For this study, I collected empirical data on the synergistic effects on turnout that increased campaigning, GOTV efforts, and electoral reform pose. I then illustrated this data in a table and conducted graphical analysis in order to measure the extent to which these three actions collectively contribute to impacting turnout. After this, I collected empirical data on the effects that campaign spending increases have on turnout in local elections, illustrated the data within a table, and conducted an extensive analysis of the implications of the results. I then conducted further empirical data analysis on the relationship between a state’s campaign spending trends and legislature professionalization and the impact that campaign spending has on turnout in an election. Next, I illustrated the data in a table and conducted mathematical analysis in order to realize the impact that the two factors had on net increases in turnout that resulted from increased campaign spending.
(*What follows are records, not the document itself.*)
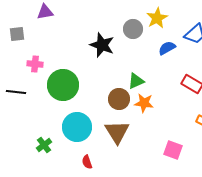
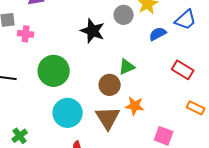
pink cross: (35, 64) -> (26, 34), moved
orange star: (144, 103) -> (135, 106), moved
green cross: (44, 145) -> (20, 136), moved

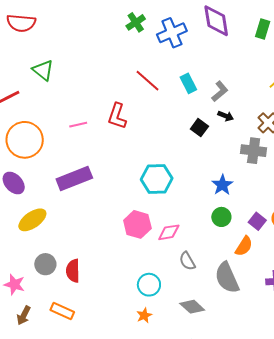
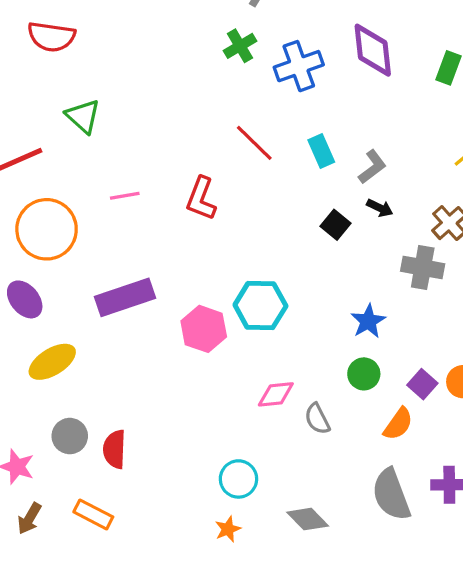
pink line: (78, 125) -> (125, 196), moved
pink hexagon: (137, 224) -> (204, 329), moved
gray semicircle: (187, 261) -> (317, 419), moved
gray semicircle: (227, 278) -> (391, 495), moved

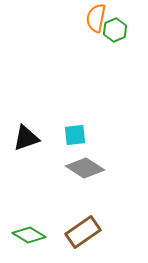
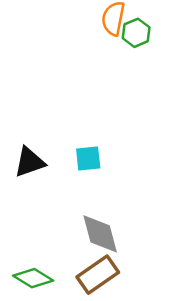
gray diamond: (85, 168) -> (100, 234), moved, turned 42

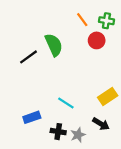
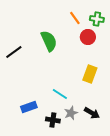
black line: (29, 57) -> (14, 52), moved
yellow rectangle: (108, 96) -> (90, 74), moved, turned -36
gray star: (78, 135) -> (71, 113), moved

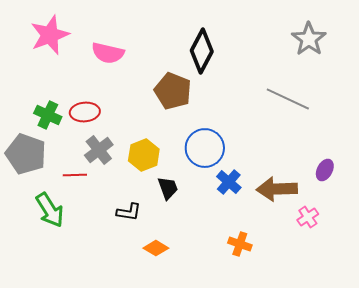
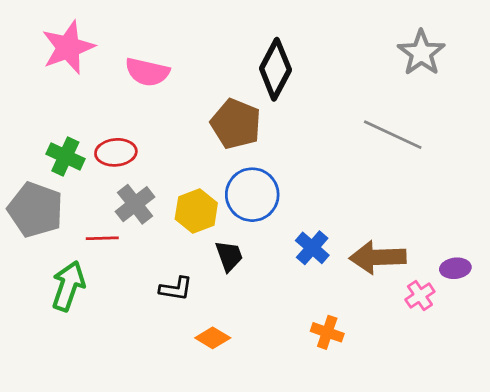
blue circle: (205, 148) -> (252, 195), moved
purple ellipse: (325, 170) -> (455, 268), moved, turned 55
green arrow: (50, 210) -> (68, 286), turned -129

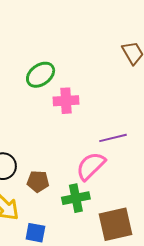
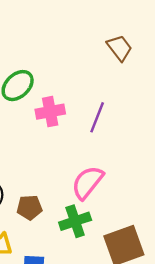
purple line: (113, 138) -> (97, 117), moved, turned -48

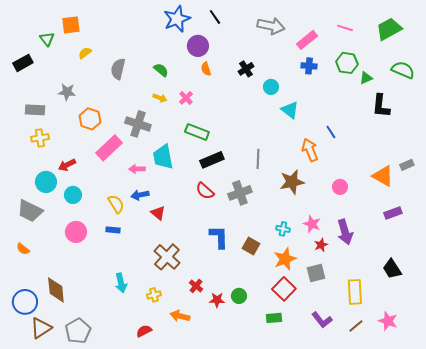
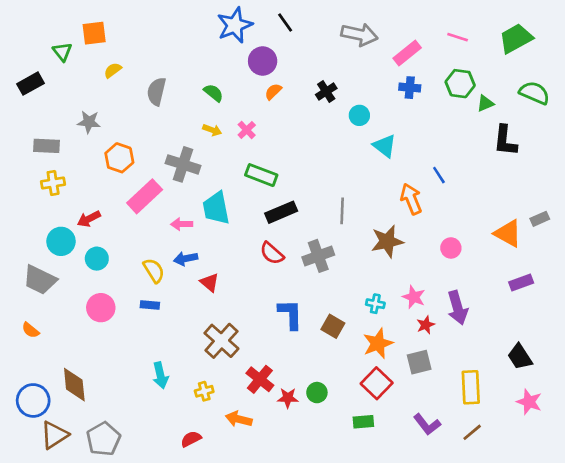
orange semicircle: (206, 69) -> (273, 92), turned 64
red cross: (196, 286) -> (260, 379), size x1.5
pink star: (388, 321) -> (529, 402), moved

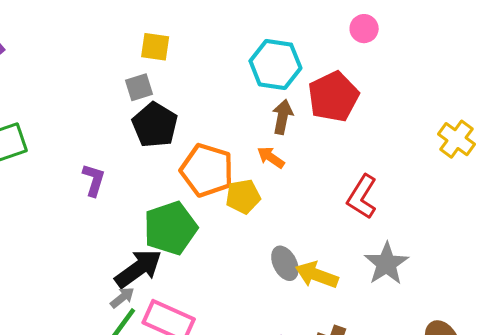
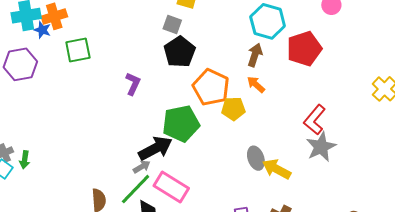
gray square: (139, 87) -> (172, 25), turned 30
brown arrow: (282, 117) -> (255, 55), moved
gray star: (386, 264) -> (321, 147), moved

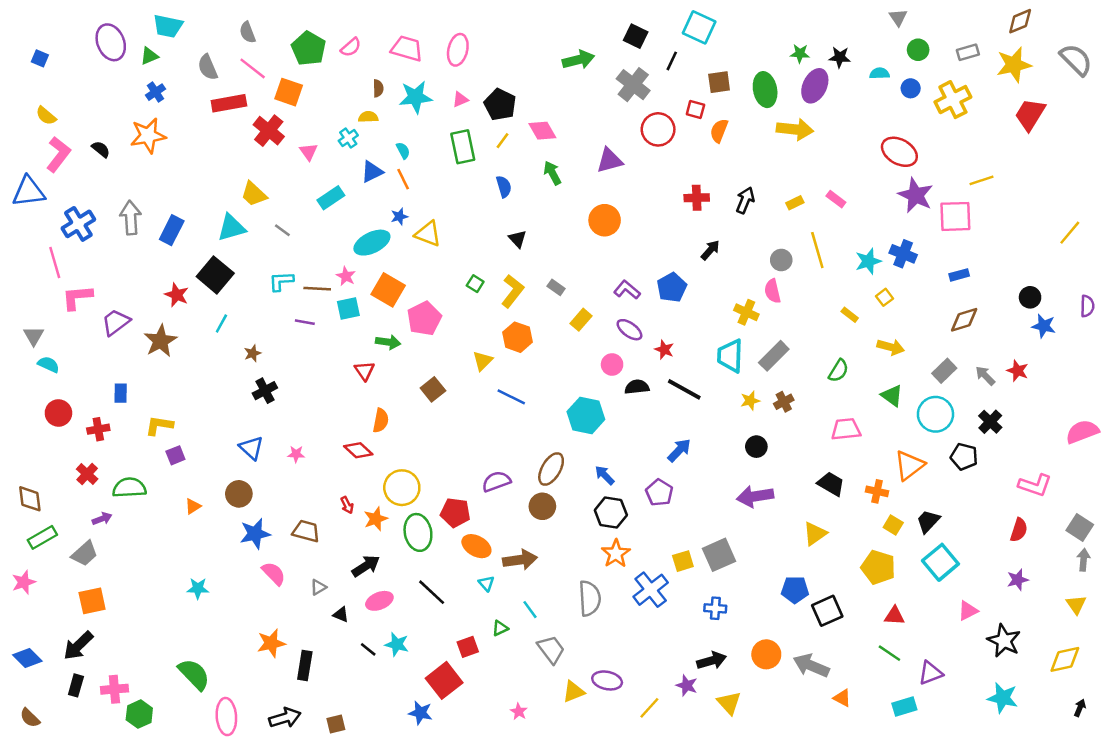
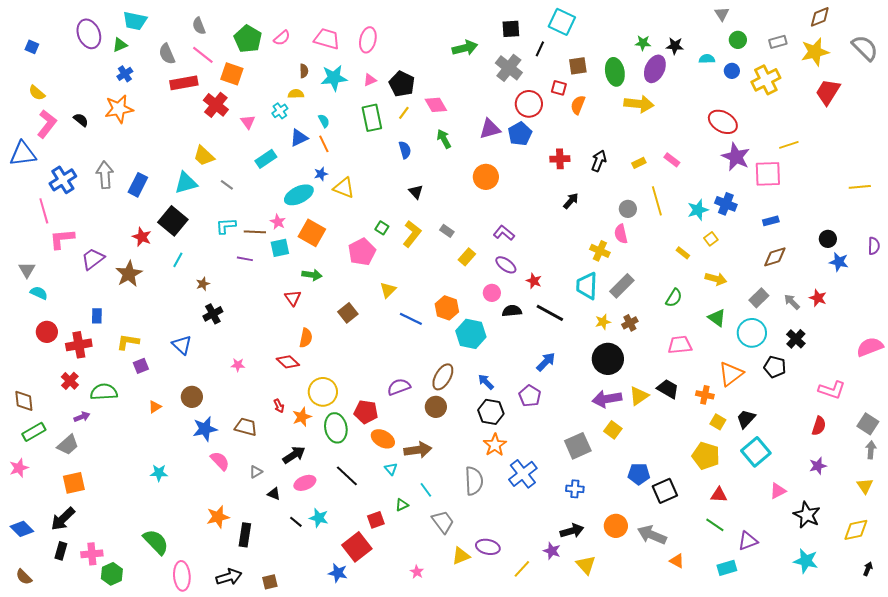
black square: (636, 36) -> (511, 29), turned -30
yellow line: (1070, 233) -> (860, 187), turned 45
blue pentagon: (672, 287) -> (520, 134), moved
pink pentagon: (424, 318) -> (362, 252), moved
orange hexagon: (518, 337) -> (447, 308), moved
red cross: (98, 429) -> (79, 345), size x1.4
black circle: (756, 447) -> (608, 359), size x1.8
blue triangle: (251, 448) -> (182, 345), moved
yellow triangle: (815, 534) -> (639, 396), moved
yellow square: (683, 561) -> (613, 430), moved, turned -36

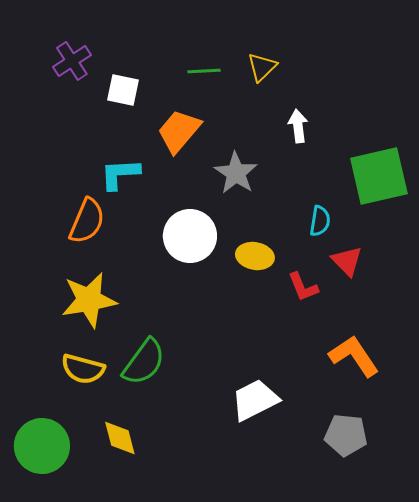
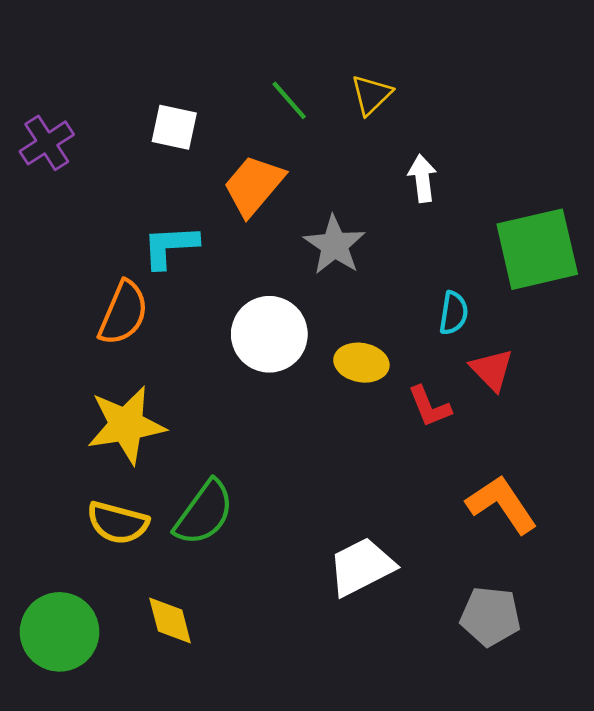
purple cross: (72, 61) -> (47, 143), moved
green line: (204, 71) -> (289, 100), turned 52

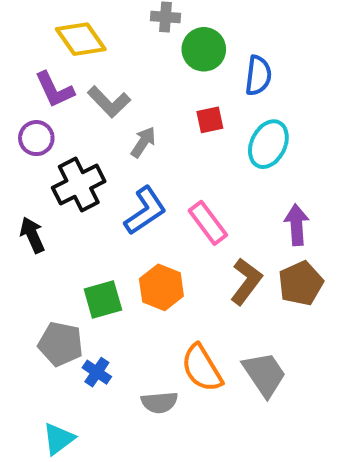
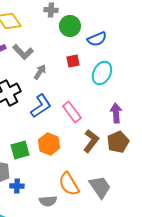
blue semicircle: (258, 76) -> (97, 39), turned 60
blue cross: (97, 372) -> (17, 186), turned -32

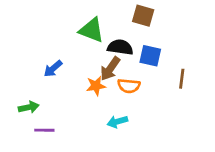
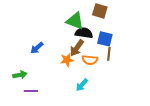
green triangle: (92, 30) -> (75, 21), moved
brown line: (182, 79) -> (109, 54), moved
cyan arrow: (117, 122) -> (82, 85), turned -32

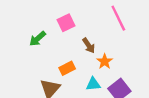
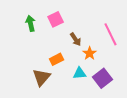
pink line: (118, 18) -> (111, 34), moved
green arrow: (38, 39) -> (31, 23), moved, turned 119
Moving towards institutional effects, I compiled empirical data on changes in turnout after a jurisdiction transitions to a cumulative voting system and analyzed the data in order to measure the impact that changes in an election voting system can have on turnout in state elections.
The findings of my research support the hypothesis that increased campaign spending will lead to a positive effect on voter turnout in state and local elections, and that the impact that campaign spending has on turnout varies differently within the frameworks of electoral reform and state legislature professionalization. Figure 1.2. compiles data gathered from The Synergistic Effects of Campaign Effort and Election Reform on Voter Turnout in State Legislative Elections, and illustrates the relationship between campaigning, GOTV efforts, and whether or not a state implemented electoral reform in influencing voter turnout in state legislative elections; the figure then provides a predicted turnout based off of the intensity of these efforts, and also calculates the net increase in predicted turnout that an election sees after adopting said voting reforms (Francia and Herrnson 84). When GOTV and campaign efforts are low and voter reforms are not implemented, turnout is predicted as a mere 31%; however, when Election Day registration reform is implemented, predicted turnout jumps 5 points to 36% (Francia and Herrnson 84). On the contrast, when no voter reform initiatives were implemented in state legislative elections but campaigning was high and GOTV efforts were at a medium intensity, turnout is predicted at 37% (Francia and Herrnson 84). Similarly to as it was in the former case, implementing Election Day Registration resulted in predicted turnout springing up 5 points to 42% (Francia and Herrnson 84). When the intensity of GOTV and campaign efforts were both described as “medium”, turnout sans reform was projected at 34%, and with reform that projection leaped by 4 points up to 38% (Francia and Herrnson 84). Clearly, the amount of effort that parties and campaigns put into motivating the public to go out and vote and educating them on campaigns and candidates has a massive influence on overall turnout; low efforts can see a rock bottom projection of 31%, while max efforts result in predicted turnout increasing by 11 points to 42% (Francia and Herrnson 84). The implementation of Election Day Registration reforms can further heighten the positive impact on turnout that the former two actions provide, but a lack thereof can easily stall any positive gains in turnout that were made (Francia and Herrnson 84).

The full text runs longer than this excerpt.